In the recent polls, around 1,000 police officers also served as special board of election inspectors (SBEIs) in Cotabato City and some parts of Maguindanao after teachers who were supposed to perform the job backed out due to threats to their lives.

Under Comelec Resolution No. 10727 on Nov. 10, 2021, teachers who render election-related services are entitled to the following honoraria: P7,000 for EB chairs; and P6,000 for EB members. A DepEd supervisor will get P5,000 and the support staff and medical personnel will receive P3,000.

They also get a travel allowance of P2,000, a communication allowance of P1,500, an “anti-COVID-19 allowance” of P500, and a minimum service credit of five days.

Poll workers are also entitled to death benefits amounting to P500,000, plus P200,000 for medical assistance if they suffer election-related injuries or illnesses.

Police officers serving in SBEIs have the same benefits but do not get service credits.
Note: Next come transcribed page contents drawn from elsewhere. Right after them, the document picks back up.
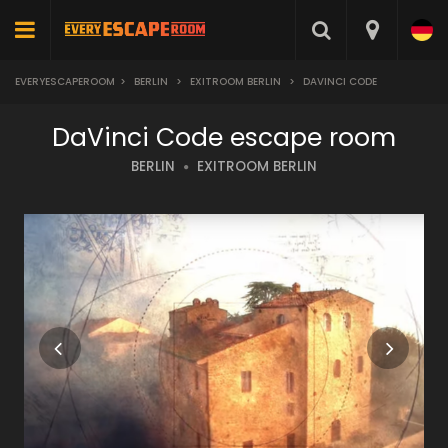
EVERYESCAPEROOM
>
BERLIN
>
EXITROOM BERLIN
>
DAVINCI CODE
DaVinci Code escape room
BERLIN
EXITROOM BERLIN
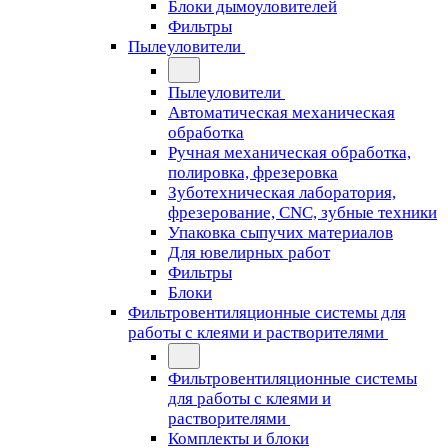
Блоки дымоуловителей
Фильтры
Пылеуловители
Пылеуловители
Автоматическая механическая
обработка
Ручная механическая обработка,
полировка, фрезеровка
Зуботехническая лаборатория,
фрезерование, CNC, зубные техники
Упаковка сыпучих материалов
Для ювелирных работ
Фильтры
Блоки
Фильтровентиляционные системы для
работы с клеями и растворителями
Фильтровентиляционные системы
для работы с клеями и
растворителями
Комплекты и блоки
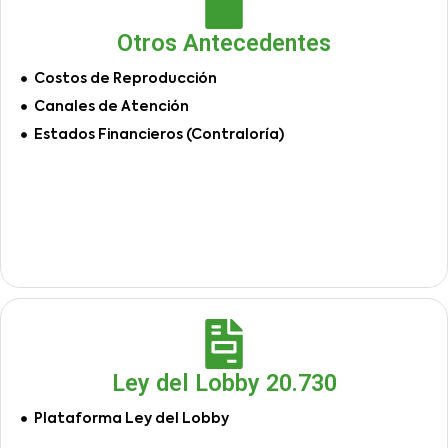
Otros Antecedentes
Costos de Reproducción
Canales de Atención
Estados Financieros (Contraloría)
Ley del Lobby 20.730
Plataforma Ley del Lobby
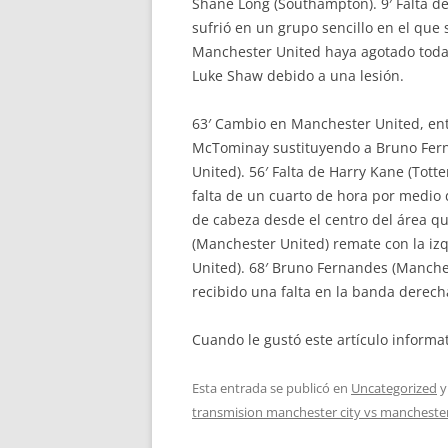
Shane Long (Southampton). 9′ Falta 
sufrió en un grupo sencillo en el que 
Manchester United haya agotado todas
Luke Shaw debido a una lesión.
63′ Cambio en Manchester United, ent
McTominay sustituyendo a Bruno Ferna
United). 56′ Falta de Harry Kane (Tot
falta de un cuarto de hora por medio
de cabeza desde el centro del área q
(Manchester United) remate con la izq
United). 68′ Bruno Fernandes (Manches
recibido una falta en la banda derech
Cuando le gustó este artículo informat
Esta entrada se publicó en
Uncategorized
y
transmision manchester city vs mancheste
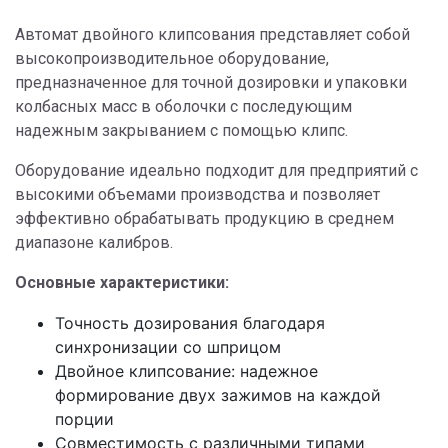
Автомат двойного клипсования представляет собой
высокопроизводительное оборудование,
предназначенное для точной дозировки и упаковки
колбасных масс в оболочки с последующим
надежным закрыванием с помощью клипс.
Оборудование идеально подходит для предприятий с
высокими объемами производства и позволяет
эффективно обрабатывать продукцию в среднем
диапазоне калибров.
Основные характеристики:
Точность дозирования благодаря
синхронизации со шприцом
Двойное клипсование: надежное
формирование двух зажимов на каждой
порции
Совместимость с различными типами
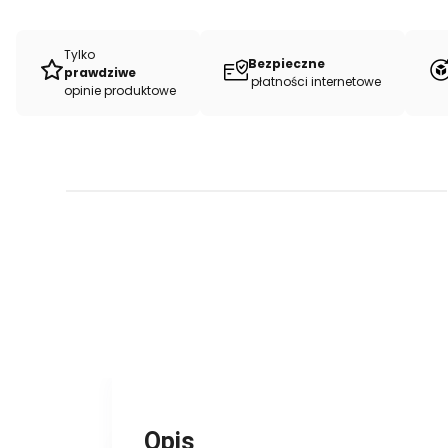
Tylko
Bezpieczne
prawdziwe
płatności internetowe
opinie produktowe
Opis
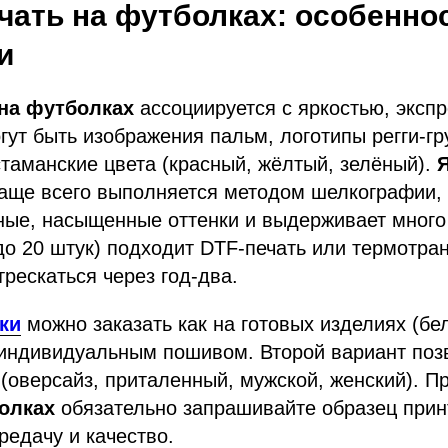
чать на футболках: особенно
и
 на футболках
ассоциируется с яркостью, экспр
гут быть изображения пальм, логотипы регги-гр
таманские цвета (красный, жёлтый, зелёный).
аще всего выполняется методом шелкографии, 
ные, насыщенные оттенки и выдерживает много
до 20 штук) подходит DTF-печать или термотра
трескаться через год-два.
ки
можно заказать как на готовых изделиях (бе
с индивидуальным пошивом. Второй вариант поз
(оверсайз, приталенный, мужской, женский). П
олках
обязательно запрашивайте образец прин
редачу и качество.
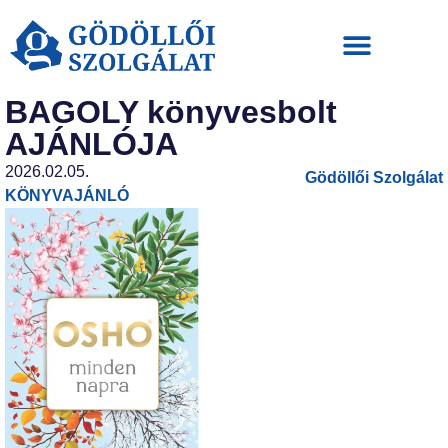
BAGOLY könyvesbolt
AJÁNLÓJA
2026.02.05.
Gödöllői Szolgálat
KÖNYVAJÁNLÓ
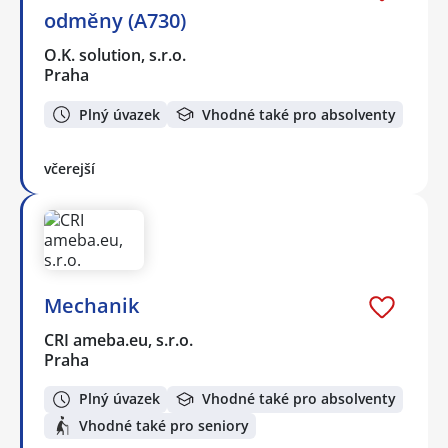
odměny (A730)
O.K. solution, s.r.o.
Praha
Plný úvazek
Vhodné také pro absolventy
včerejší
Mechanik
CRI ameba.eu, s.r.o.
Praha
Plný úvazek
Vhodné také pro absolventy
Vhodné také pro seniory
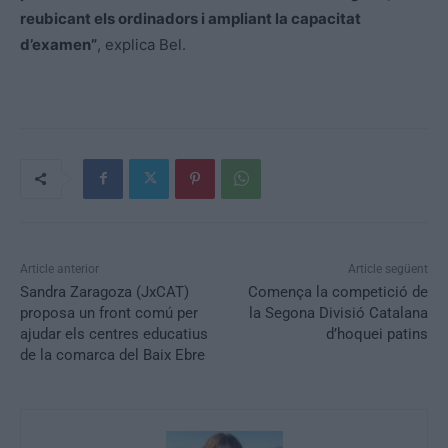
reubicant els ordinadors i ampliant la capacitat
d’examen”
, explica Bel.
Article anterior
Article següent
Sandra Zaragoza (JxCAT)
Comença la competició de
proposa un front comú per
la Segona Divisió Catalana
ajudar els centres educatius
d’hoquei patins
de la comarca del Baix Ebre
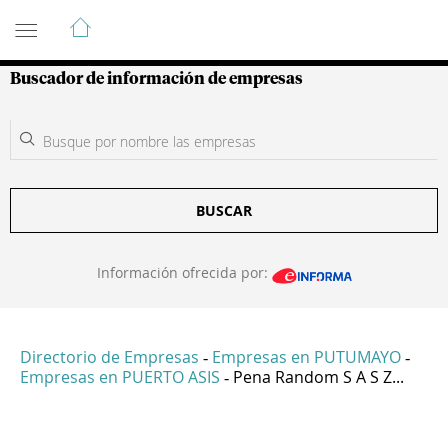
Guía de Empresas Colombianas
Buscador de información de empresas
BUSCAR
Información ofrecida por:
Directorio de Empresas
Empresas en PUTUMAYO
-
-
Empresas en PUERTO ASIS
Pena Random S A S Z...
-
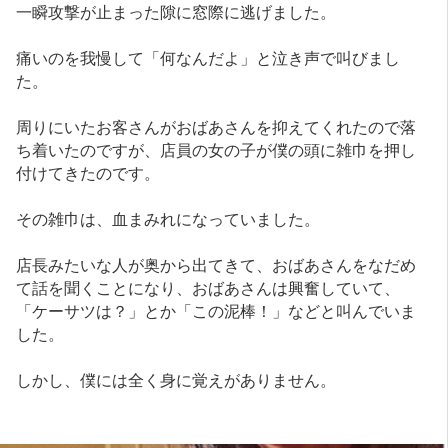
一瞬攻撃が止まった隙に窓際に逃げました。
痛いのを我慢して「何なんだよ」と泣き声で叫びまし
た。
周りにいたお客さんがおばあさんを抑えてくれたので落
ち着いたのですが、店員の女の子が僕の頭に雑巾を押し
付けてきたのです。
その雑巾は、血まみれになっていました。
店長みたいな人が奥から出てきて、おばあさんをなだめ
て話を聞くことになり、おばあさんは興奮していて、
「ケーサツは？」とか「この泥棒！」などと叫んでいま
した。
しかし、僕には全く身に覚えがありません。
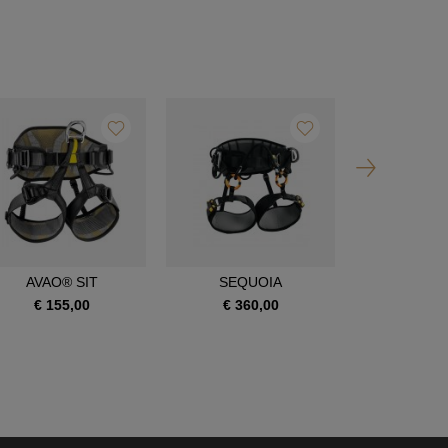
AVAO® SIT
SEQUOIA
SEQUOI
€ 155,00
€ 360,00
€ 390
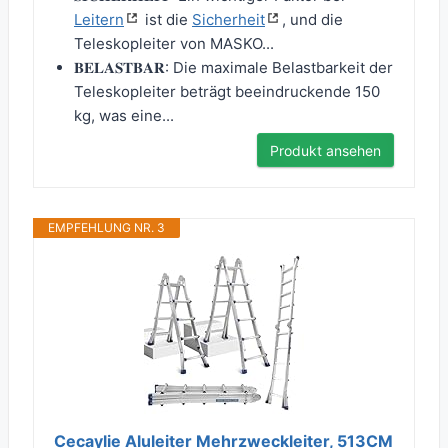
Leitern
ist die
Sicherheit
, und die
Teleskopleiter von MASKO...
𝐁𝐄𝐋𝐀𝐒𝐓𝐁𝐀𝐑: Die maximale Belastbarkeit der
Teleskopleiter beträgt beeindruckende 150
kg, was eine...
Produkt ansehen
EMPFEHLUNG NR. 3
Cecaylie Aluleiter Mehrzweckleiter, 513CM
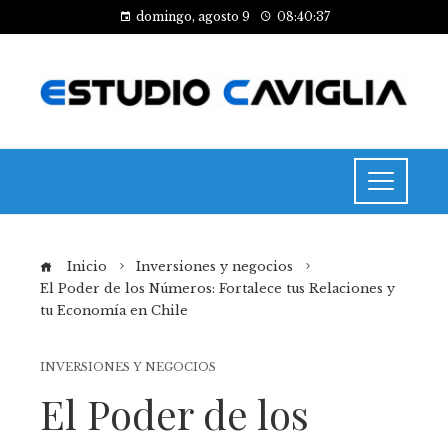
domingo, agosto 9
08:40:38
Inicio
Inversiones y negocios
El Poder de los Números: Fortalece tus Relaciones y
tu Economía en Chile
INVERSIONES Y NEGOCIOS
El Poder de los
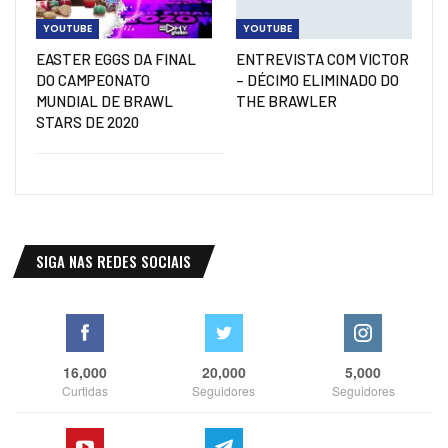
YOUTUBE
YOUTUBE
EASTER EGGS DA FINAL
ENTREVISTA COM VICTOR
DO CAMPEONATO
– DÉCIMO ELIMINADO DO
MUNDIAL DE BRAWL
THE BRAWLER
STARS DE 2020
SIGA NAS REDES SOCIAIS
16,000
20,000
5,000
Curtidas
Seguidores
Seguidores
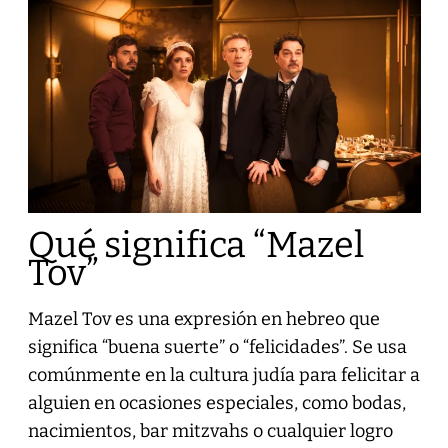
Qué significa “Mazel
Tov”
Mazel Tov es una expresión en hebreo que
significa “buena suerte” o “felicidades”. Se usa
comúnmente en la cultura judía para felicitar a
alguien en ocasiones especiales, como bodas,
nacimientos, bar mitzvahs o cualquier logro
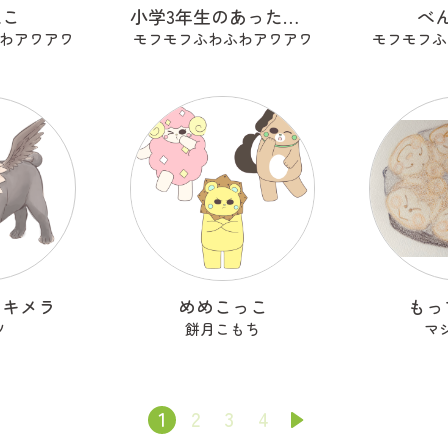
ねこ
小学3年生のあったらいいな
べ
わアワアワ
モフモフふわふわアワアワ
モフモフふ
しキメラ
めめこっこ
もっ
ツ
餅月こもち
マ
1
2
3
4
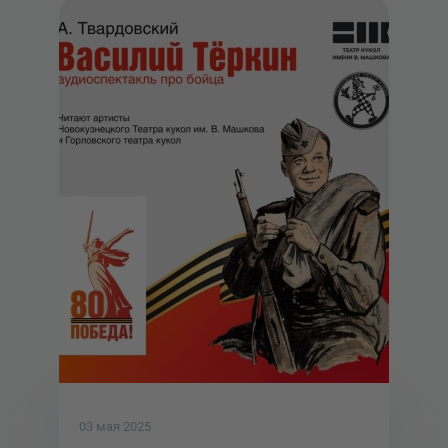
03 мая 2025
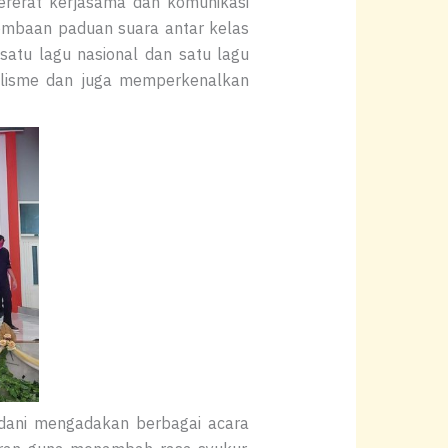
mpererat kerjasama dan komunikasi
lombaan paduan suara antar kelas
atu lagu nasional dan satu lagu
alisme dan juga memperkenalkan
dani mengadakan berbagai acara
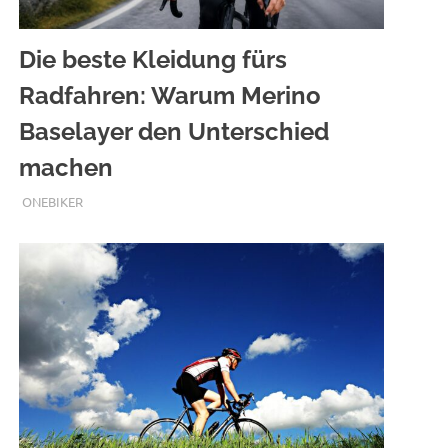
Die beste Kleidung fürs
Radfahren: Warum Merino
Baselayer den Unterschied
machen
JULI 27, 2026
ONEBIKER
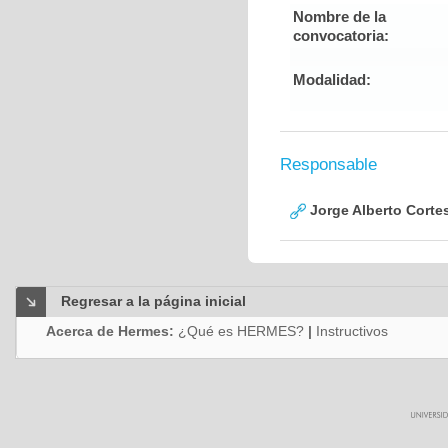
Nombre de la
convocatoria:
Modalidad:
Responsable
Jorge Alberto Corte
Regresar a la página inicial
Acerca de Hermes:
¿Qué es HERMES?
|
Instructivos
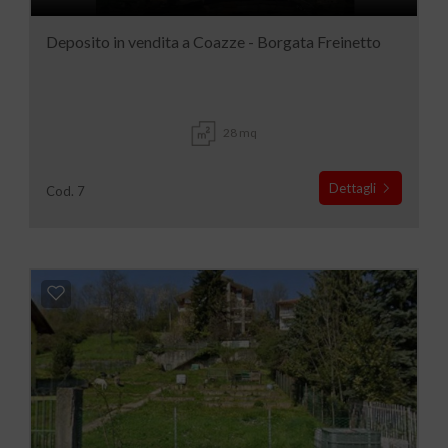
Deposito in vendita a Coazze - Borgata Freinetto
28 mq
Dettagli
Cod. 7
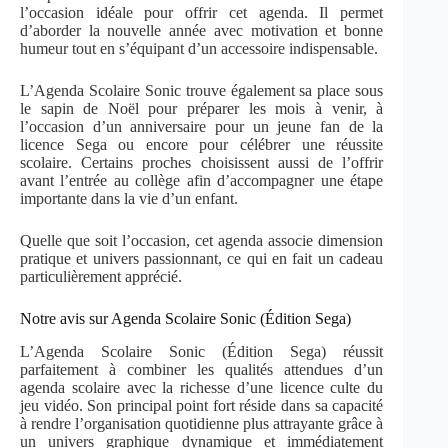
l’occasion idéale pour offrir cet agenda. Il permet
d’aborder la nouvelle année avec motivation et bonne
humeur tout en s’équipant d’un accessoire indispensable.
L’Agenda Scolaire Sonic trouve également sa place sous
le sapin de Noël pour préparer les mois à venir, à
l’occasion d’un anniversaire pour un jeune fan de la
licence Sega ou encore pour célébrer une réussite
scolaire. Certains proches choisissent aussi de l’offrir
avant l’entrée au collège afin d’accompagner une étape
importante dans la vie d’un enfant.
Quelle que soit l’occasion, cet agenda associe dimension
pratique et univers passionnant, ce qui en fait un cadeau
particulièrement apprécié.
Notre avis sur Agenda Scolaire Sonic (Édition Sega)
L’Agenda Scolaire Sonic (Édition Sega) réussit
parfaitement à combiner les qualités attendues d’un
agenda scolaire avec la richesse d’une licence culte du
jeu vidéo. Son principal point fort réside dans sa capacité
à rendre l’organisation quotidienne plus attrayante grâce à
un univers graphique dynamique et immédiatement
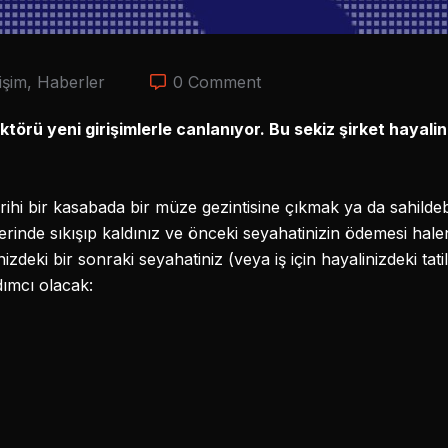
işim
,
Haberler
0 Comment
ektörü yeni girişimlerle canlanıyor. Bu sekiz şirket hayali
arihi bir kasabada bir müze gezintisine çıkmak ya da sahil
yerinde sıkışıp kaldınız ve önceki seyahatinizin ödemesi ha
rinizdeki bir sonraki seyahatiniz (veya iş için hayalinizdeki tat
ımcı olacak:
All poll workers who extended their work hours due to vote-counting machine and other technical problems receive an additional P2,000.

Koko sees contradiction

Opposition Sen. Aquilino “Koko” Pimentel III said the President’s veto message seemed to contradict his administration’s “thrust and commitment” to national recovery.

He said Congress wanted to give incentives to electoral board members by paying them “good rates” and exempting the income from taxes.

Pimentel was dismayed that Marcos overlooked the “difficult and dangerous” tasks that teachers and others in government perform during elections.

On the veto of the PTSB bill, Sen. Grace Poe, chair of the Senate committee on public services, disputed the grounds cited by Marcos.

She said it was “unfortunate” and lamented that the government’s fiscal position seemed to outweigh the loss of lives in transport accidents, which the measure sought to mitigate.

Poe said 483 maritime accidents occurred from 2016 to 2020 and 12,487 average deaths on the road occurred yearly during the same period.

The senator contradicted the President’s view that the PTSB would duplicate the functions and mandates of existing agencies, saying that an independent body to investigate transport accidents was a global standard.

“Having a (PTSB) will contribute to strengthening our transportation structure to improve mobility, put people back to work and spur the economy,” Poe said.